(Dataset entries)
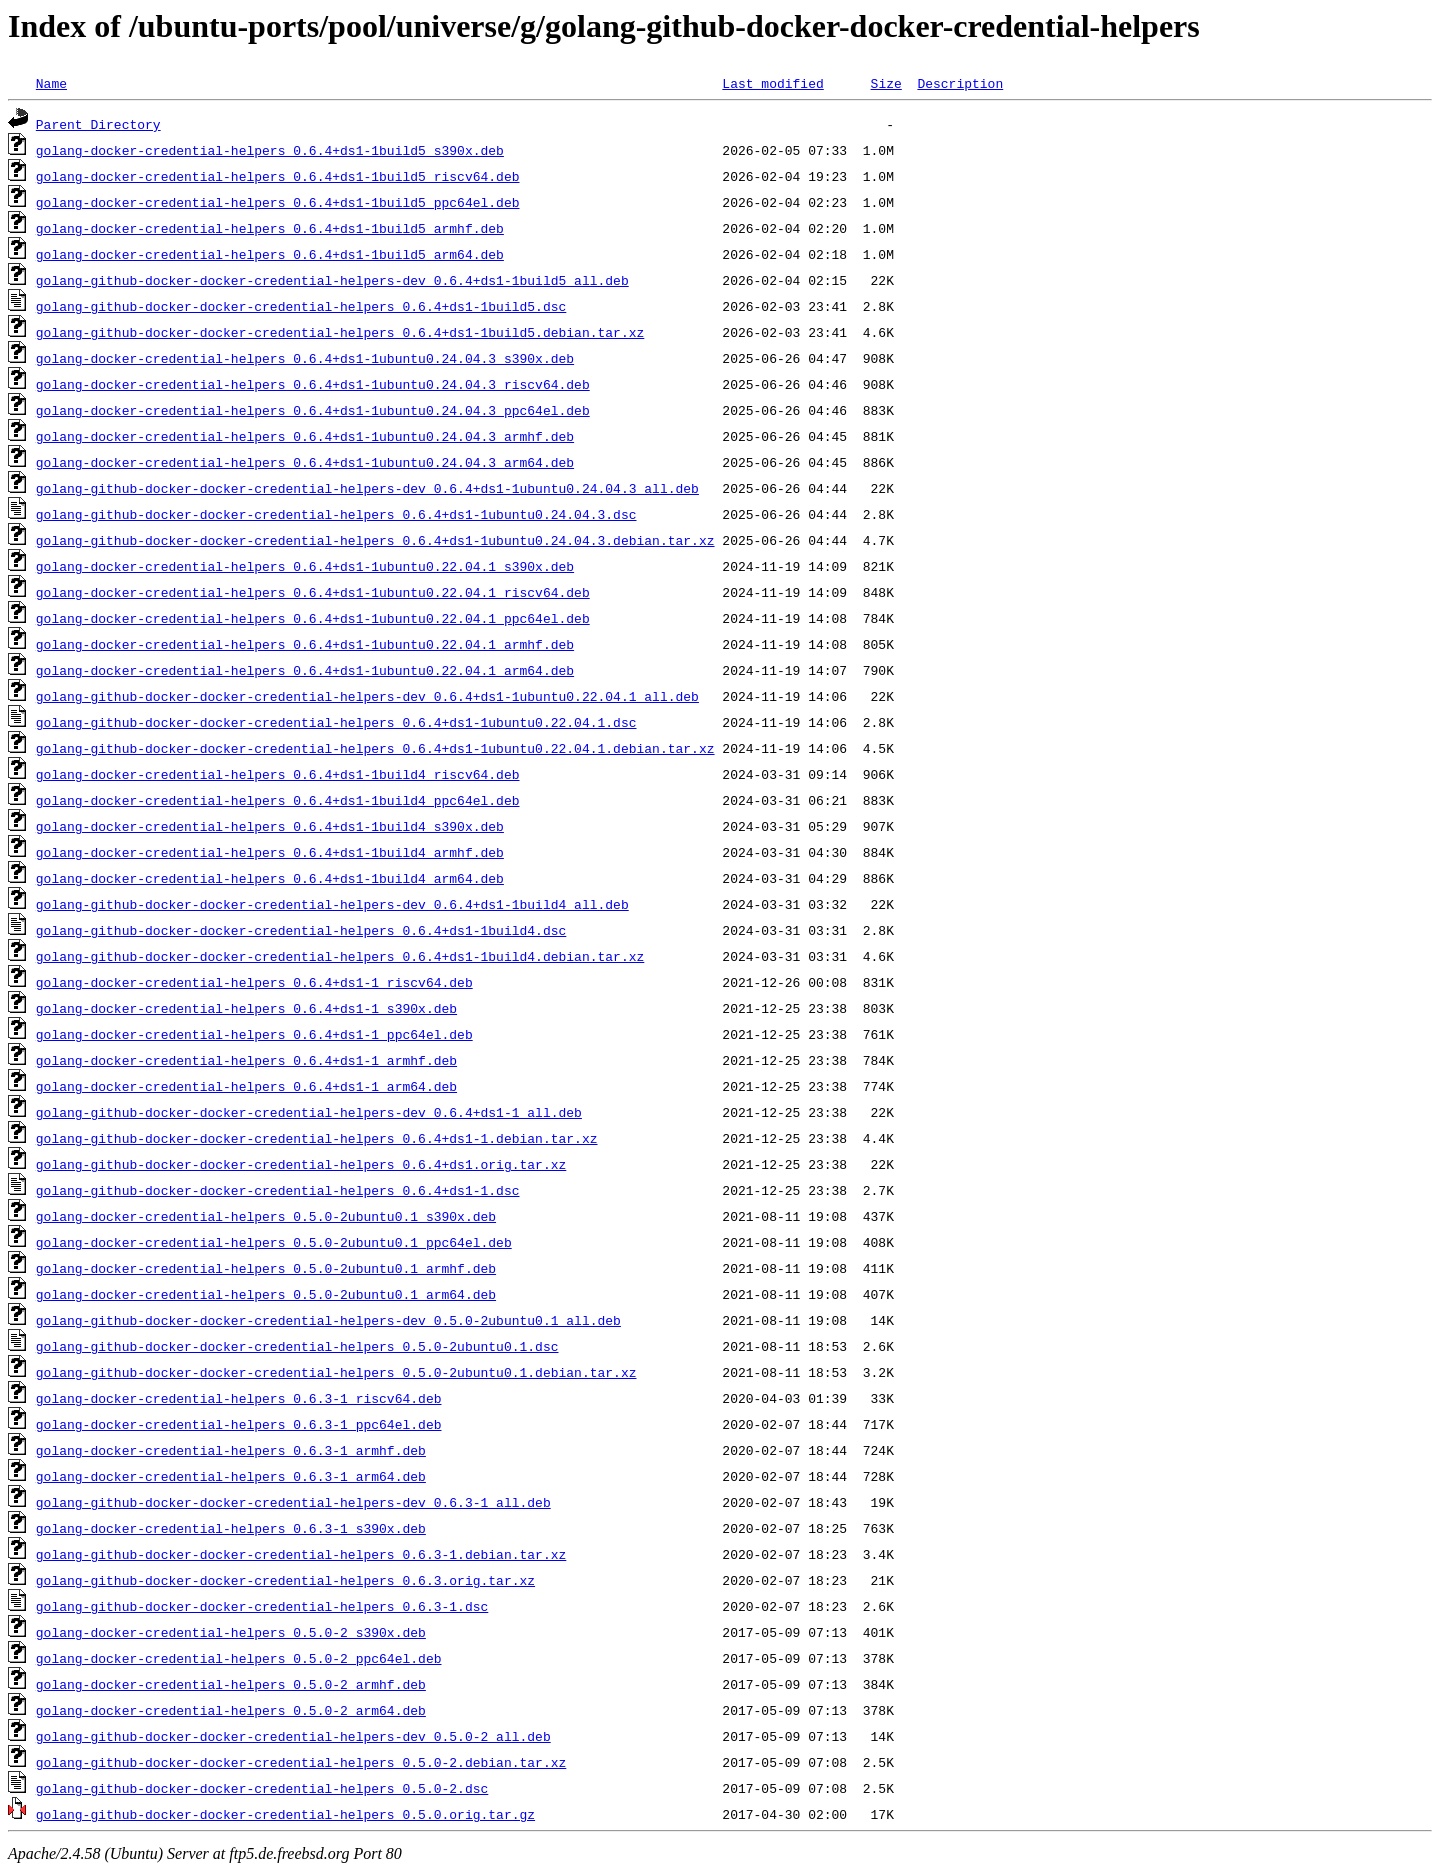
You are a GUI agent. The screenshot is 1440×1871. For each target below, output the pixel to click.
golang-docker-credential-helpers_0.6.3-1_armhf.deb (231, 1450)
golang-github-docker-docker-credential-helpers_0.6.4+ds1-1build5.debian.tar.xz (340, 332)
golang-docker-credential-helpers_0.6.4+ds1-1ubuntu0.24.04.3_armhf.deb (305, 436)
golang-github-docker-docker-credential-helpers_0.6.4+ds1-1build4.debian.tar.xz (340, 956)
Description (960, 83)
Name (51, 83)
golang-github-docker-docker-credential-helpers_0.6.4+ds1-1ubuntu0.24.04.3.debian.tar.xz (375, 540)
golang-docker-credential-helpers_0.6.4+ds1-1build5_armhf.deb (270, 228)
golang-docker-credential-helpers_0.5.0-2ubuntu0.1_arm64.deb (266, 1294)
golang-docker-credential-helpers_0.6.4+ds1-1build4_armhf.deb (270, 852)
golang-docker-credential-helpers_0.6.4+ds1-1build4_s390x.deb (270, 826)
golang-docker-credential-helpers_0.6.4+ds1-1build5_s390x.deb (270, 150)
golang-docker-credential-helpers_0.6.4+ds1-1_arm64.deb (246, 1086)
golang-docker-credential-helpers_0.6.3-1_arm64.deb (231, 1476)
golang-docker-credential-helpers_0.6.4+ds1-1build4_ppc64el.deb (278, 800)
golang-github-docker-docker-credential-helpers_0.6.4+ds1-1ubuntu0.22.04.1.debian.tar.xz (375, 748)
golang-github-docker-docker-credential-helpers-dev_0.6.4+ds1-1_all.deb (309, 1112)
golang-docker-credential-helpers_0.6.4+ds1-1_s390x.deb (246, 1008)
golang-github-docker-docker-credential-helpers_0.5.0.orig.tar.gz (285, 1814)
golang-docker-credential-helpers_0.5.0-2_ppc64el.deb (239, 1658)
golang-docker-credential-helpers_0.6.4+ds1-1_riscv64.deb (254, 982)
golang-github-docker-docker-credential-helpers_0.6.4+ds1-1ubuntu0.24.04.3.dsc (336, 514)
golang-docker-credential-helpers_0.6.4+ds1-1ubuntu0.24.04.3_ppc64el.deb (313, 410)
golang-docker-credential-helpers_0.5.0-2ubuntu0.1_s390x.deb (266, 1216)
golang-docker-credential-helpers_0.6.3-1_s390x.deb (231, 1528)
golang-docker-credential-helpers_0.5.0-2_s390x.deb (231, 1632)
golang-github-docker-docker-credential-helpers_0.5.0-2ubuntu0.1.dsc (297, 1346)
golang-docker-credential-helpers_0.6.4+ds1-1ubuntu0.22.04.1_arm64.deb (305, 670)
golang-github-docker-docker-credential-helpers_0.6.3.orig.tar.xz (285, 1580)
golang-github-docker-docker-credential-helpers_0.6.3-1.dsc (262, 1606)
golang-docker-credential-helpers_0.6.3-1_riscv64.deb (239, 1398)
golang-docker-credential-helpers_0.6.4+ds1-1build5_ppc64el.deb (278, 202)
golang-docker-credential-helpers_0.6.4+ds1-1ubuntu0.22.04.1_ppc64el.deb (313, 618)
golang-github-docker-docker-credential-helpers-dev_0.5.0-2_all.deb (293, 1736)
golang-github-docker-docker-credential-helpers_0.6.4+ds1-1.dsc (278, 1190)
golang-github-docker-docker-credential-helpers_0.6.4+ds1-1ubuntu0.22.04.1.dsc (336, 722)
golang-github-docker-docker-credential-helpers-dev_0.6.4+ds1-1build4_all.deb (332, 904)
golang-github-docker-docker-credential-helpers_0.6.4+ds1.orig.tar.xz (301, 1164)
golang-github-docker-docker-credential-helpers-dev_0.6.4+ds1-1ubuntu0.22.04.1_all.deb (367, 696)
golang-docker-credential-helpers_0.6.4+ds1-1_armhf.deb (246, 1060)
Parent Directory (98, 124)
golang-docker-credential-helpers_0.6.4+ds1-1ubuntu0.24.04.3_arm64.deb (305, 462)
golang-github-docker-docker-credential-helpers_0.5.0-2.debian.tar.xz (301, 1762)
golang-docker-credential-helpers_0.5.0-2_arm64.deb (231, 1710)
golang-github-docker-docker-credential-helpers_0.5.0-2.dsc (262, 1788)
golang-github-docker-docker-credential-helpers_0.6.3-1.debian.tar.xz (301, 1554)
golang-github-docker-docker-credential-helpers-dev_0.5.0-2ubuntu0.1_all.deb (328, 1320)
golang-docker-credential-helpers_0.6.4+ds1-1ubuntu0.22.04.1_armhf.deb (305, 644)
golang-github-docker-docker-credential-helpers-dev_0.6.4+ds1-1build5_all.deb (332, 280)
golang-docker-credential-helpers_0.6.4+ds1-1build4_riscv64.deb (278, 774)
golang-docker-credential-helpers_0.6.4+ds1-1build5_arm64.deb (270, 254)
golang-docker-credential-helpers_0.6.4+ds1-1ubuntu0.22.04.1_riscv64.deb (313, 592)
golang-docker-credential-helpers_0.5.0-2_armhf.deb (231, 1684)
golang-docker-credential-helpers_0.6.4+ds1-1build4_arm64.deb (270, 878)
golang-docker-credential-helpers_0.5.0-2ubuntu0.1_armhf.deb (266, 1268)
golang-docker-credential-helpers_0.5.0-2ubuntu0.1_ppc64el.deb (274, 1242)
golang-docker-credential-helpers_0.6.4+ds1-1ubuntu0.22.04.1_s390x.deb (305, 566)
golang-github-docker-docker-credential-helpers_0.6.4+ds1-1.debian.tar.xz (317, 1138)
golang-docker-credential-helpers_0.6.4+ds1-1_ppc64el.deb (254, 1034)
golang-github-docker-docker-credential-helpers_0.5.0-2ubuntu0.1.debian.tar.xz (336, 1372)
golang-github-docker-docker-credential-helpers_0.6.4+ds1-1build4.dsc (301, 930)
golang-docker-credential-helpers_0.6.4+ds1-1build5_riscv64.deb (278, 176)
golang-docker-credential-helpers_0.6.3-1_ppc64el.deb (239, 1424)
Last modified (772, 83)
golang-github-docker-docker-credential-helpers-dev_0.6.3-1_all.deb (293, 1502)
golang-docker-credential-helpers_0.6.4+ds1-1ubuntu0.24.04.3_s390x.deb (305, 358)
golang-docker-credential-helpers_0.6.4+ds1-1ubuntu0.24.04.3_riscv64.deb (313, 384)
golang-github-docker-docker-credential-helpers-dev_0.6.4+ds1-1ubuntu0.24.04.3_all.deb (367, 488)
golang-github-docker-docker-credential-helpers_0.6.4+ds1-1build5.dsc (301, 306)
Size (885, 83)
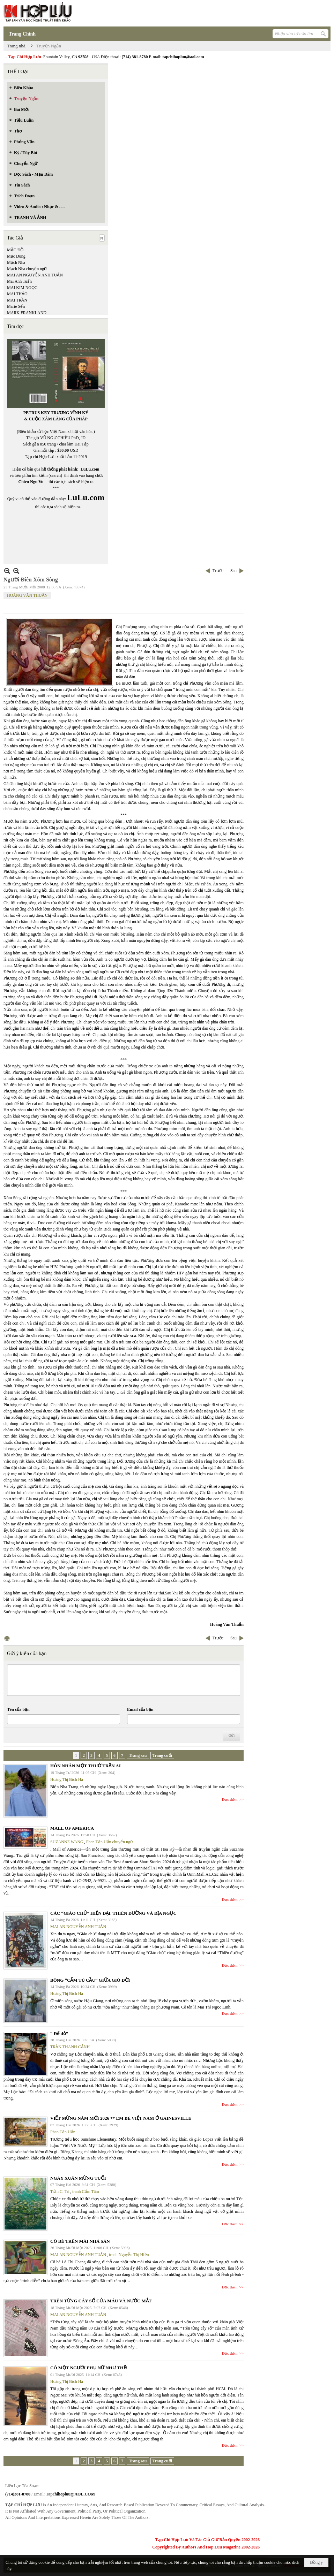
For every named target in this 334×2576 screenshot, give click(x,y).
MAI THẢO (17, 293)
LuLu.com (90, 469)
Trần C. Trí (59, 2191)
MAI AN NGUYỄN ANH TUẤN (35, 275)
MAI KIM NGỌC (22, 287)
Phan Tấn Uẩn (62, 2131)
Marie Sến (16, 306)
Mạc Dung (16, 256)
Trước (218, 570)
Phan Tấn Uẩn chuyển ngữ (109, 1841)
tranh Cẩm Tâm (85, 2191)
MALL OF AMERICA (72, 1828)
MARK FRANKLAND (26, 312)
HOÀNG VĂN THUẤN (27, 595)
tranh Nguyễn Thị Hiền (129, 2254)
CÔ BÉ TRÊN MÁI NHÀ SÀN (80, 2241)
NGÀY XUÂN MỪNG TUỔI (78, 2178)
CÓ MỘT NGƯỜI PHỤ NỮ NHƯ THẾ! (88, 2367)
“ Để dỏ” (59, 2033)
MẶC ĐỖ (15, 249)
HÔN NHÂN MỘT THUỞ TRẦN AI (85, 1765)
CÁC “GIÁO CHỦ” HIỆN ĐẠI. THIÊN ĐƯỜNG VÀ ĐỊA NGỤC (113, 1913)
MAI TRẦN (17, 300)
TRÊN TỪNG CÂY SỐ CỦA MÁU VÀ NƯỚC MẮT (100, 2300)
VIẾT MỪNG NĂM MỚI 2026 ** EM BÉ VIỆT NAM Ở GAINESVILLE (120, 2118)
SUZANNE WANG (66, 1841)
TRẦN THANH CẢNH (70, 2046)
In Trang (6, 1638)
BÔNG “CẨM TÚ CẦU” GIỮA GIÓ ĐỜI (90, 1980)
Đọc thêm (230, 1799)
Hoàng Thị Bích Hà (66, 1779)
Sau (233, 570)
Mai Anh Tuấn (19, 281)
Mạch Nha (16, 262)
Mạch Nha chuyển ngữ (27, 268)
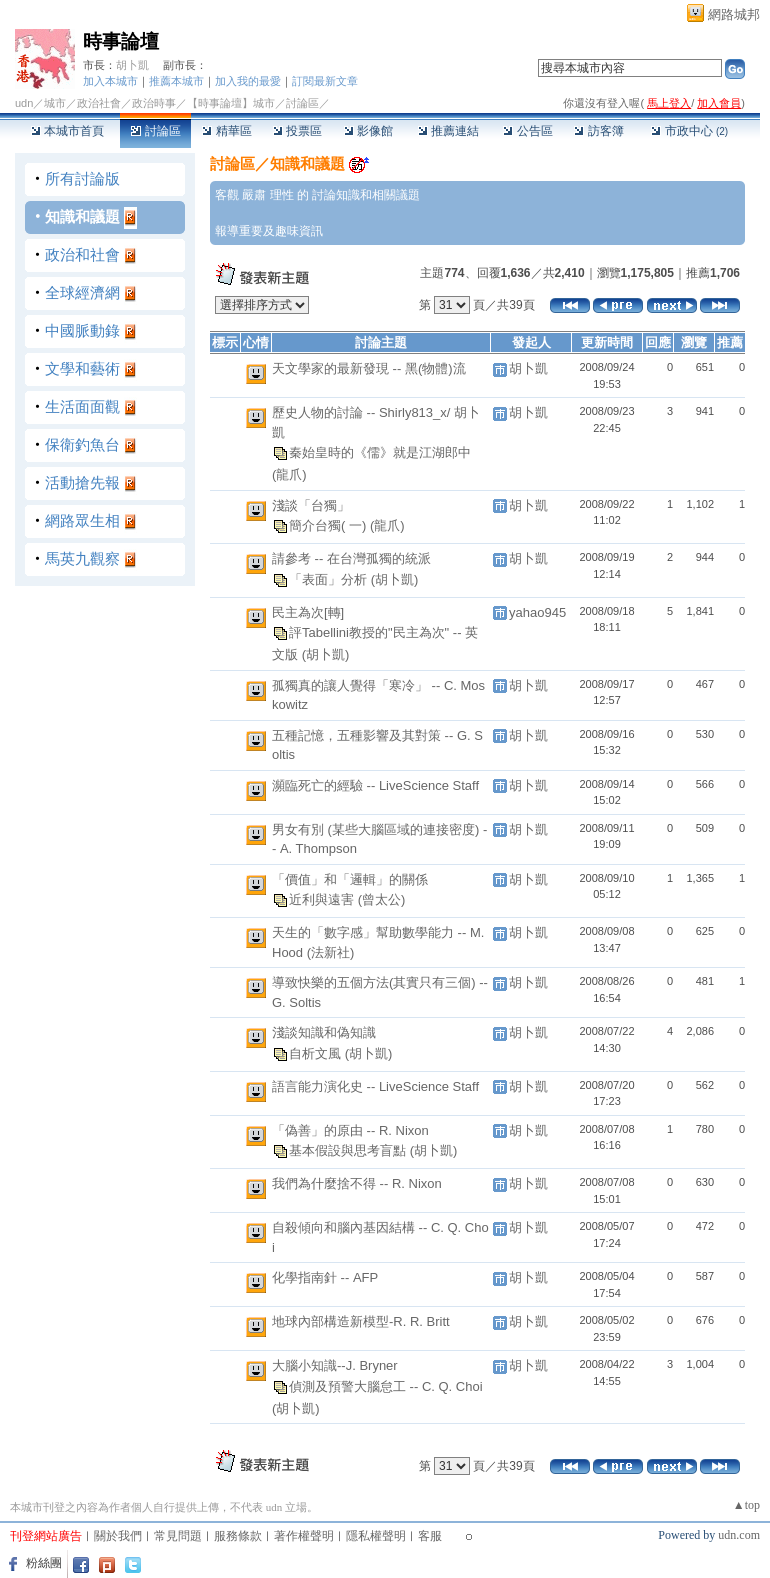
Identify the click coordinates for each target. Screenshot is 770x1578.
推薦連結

# [Activity]
If a line in the records contains the word "chuyển", copy it.

# [Written solution]
Phan Tấn Uẩn chuyển ngữ (109, 1841)
Mạch Nha chuyển ngữ (27, 268)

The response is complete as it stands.